Exercise
Whichever lines of the entries hold the word "Роскомнадзор" should be identified and copied.

++++ Data to use ++++

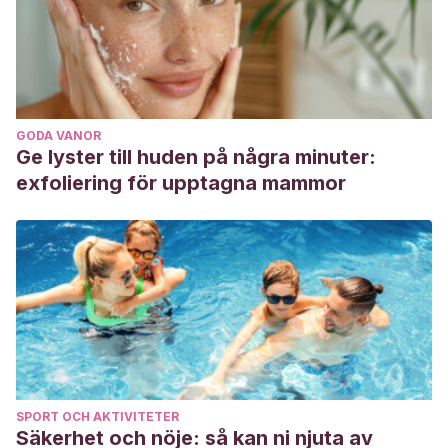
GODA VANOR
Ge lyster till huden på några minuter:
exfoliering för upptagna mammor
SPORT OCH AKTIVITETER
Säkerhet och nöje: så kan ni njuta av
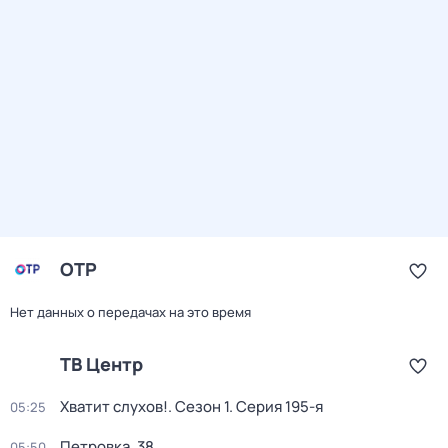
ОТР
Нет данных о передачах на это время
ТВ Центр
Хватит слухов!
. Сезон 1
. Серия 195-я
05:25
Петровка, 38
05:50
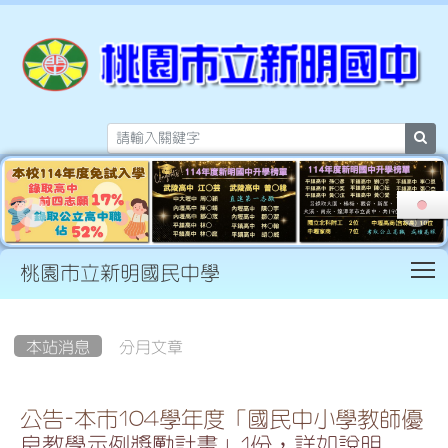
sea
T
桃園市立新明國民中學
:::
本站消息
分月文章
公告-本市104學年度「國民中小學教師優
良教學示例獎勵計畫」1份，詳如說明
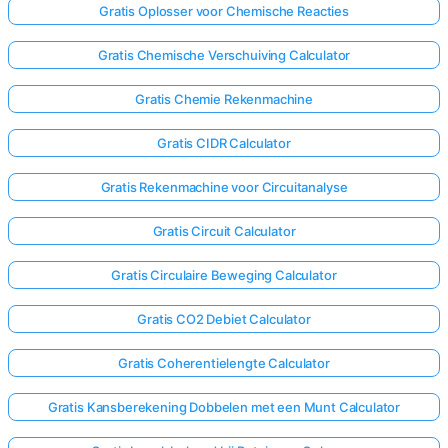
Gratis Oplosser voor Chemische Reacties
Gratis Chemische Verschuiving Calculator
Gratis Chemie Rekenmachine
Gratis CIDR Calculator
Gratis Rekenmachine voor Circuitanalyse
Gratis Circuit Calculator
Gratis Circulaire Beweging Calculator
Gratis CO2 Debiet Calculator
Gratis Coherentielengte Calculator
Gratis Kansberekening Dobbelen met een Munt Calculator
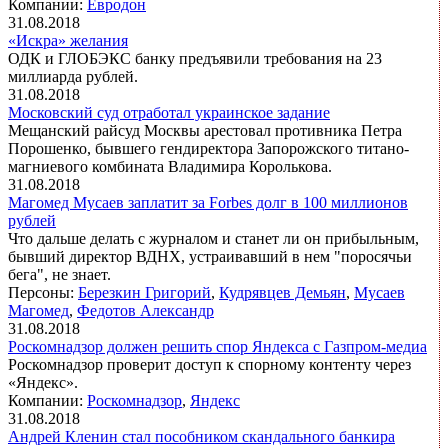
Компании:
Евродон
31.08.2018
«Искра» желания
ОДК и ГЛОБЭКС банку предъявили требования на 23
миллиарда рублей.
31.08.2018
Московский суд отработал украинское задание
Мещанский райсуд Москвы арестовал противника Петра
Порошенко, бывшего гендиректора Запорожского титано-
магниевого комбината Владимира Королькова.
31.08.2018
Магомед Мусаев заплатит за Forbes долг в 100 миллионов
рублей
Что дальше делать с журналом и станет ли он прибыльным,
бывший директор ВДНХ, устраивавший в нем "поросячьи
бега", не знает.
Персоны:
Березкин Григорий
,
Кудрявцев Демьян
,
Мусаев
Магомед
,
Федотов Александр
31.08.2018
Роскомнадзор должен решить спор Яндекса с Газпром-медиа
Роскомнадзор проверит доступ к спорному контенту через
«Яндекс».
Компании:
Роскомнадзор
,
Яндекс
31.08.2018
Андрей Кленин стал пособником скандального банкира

++++
++++ Data to use ++++

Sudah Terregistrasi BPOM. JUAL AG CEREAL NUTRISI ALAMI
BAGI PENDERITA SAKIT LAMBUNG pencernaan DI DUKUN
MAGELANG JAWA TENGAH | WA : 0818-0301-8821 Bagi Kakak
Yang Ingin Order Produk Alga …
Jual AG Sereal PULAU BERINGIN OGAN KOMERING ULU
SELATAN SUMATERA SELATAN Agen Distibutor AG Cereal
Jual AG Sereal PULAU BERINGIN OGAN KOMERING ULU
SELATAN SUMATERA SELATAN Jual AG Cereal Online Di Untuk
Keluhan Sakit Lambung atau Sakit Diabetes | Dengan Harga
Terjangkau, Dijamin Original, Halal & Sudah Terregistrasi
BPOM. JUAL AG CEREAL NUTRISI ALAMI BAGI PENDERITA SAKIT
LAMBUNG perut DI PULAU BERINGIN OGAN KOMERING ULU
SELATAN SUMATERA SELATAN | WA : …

++++

Written response
Роскомнадзор должен решить спор Яндекса с Газпром-медиа
Роскомнадзор проверит доступ к спорному контенту через
Роскомнадзор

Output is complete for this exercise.